Oral 02 | AllPlay: Moving evidence-based practice from the clinic to the community

Tracks
Track 9
Saturday, May 16, 2020
1:30 PM - 3:10 PM

Presenter(s)

Agenda Item Image
Prof Nicole Rinehart
Deakin University

Oral 02 | AllPlay: Moving evidence-based practice from the clinic to the community

1:50 PM - 2:10 PM

Outline

The mental and physical health of many Australian children living with disabilities is poor. Community-based interventions for children with disabilities complement and enhance best practice clinical care, improving social, emotional, motor and physical health outcomes for children. Despite this, many children with disabilities in the community experience difficulties accessing treatment or receive no treatment at all. Barriers include geographic location, affordability, and cultural appropriateness.
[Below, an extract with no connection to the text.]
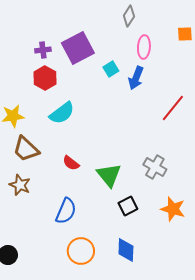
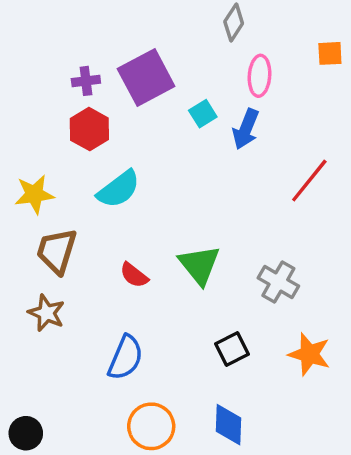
brown trapezoid: (26, 149) -> (57, 251), turned 64
green triangle: (109, 175) -> (199, 265), moved

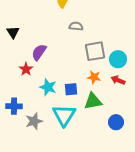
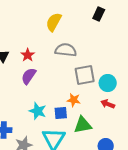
gray semicircle: (76, 26) -> (66, 50), size x1.5
red star: (26, 69) -> (28, 55), moved
orange star: (94, 77) -> (74, 100), moved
Aboriginal and Torres Strait Islander children encounter further access barriers due to their disability as well as their Aboriginality (Dew et al., 2018). In addition, the ‘open market’ nature of schemes such as the NDIS means that any organisation can register to provide products or services that seem effective but in reality lack a clear scientific basis or evidence base for efficacy and safety, cause unnecessary financial burden, and raise false expectations of curative outcomes (Rinehart, Wilson, & Jeste, 2019). The aim of this paper is to present a new intervention framework called AllPlay which enables evidence-based interventions for all children living with disabilities to move beyond the clinic to the community. AllPlay was developed at Deakin University together with a multidisciplinary team of Australia’s leading disability and neurodevelopmental disorder clinical specialists, Aboriginal and Torres Strait Islander researchers, sociologists, health economists; and peak sporting, education, and dance industries. This presentation will provide an overview of the AllPlay research methodology and findings from four research programs (AllPlay Footy, AllPlay Aboriginal and Torres Strait Islander Footy, AllPlay Dance, and AllPlay Learn), which use novel intervention approaches to deliver evidence-based strategies and resources for children, families and AFL football, dance and education providers to support children with disabilities in community activities.

Biography

Professor Nicole Rinehart (PhD, Monash University, 2000) is an international leader in neurodevelopmental disorders, and a practicing clinical psychologist specialising in autism, Asperger’s disorder, and ADHD. She has been at the forefront of international efforts to improve the diagnosis and definition of childhood disorders, with a focus on using novel neuroscientific techniques. She leads the NHMRC funded Sleeping Sound trial, a novel sleep intervention for children with autism. Nicole has consulted at the Melbourne Children’s Clinic for the last 13 years. In 2013 she established the Deakin Child Study Centre and developed the AllPlay program, Australia’s leading multidisciplinary platform that aims to improve the quality of life and mental health of young people through sport, dance, and education: to ‘make the world fit for all kids’.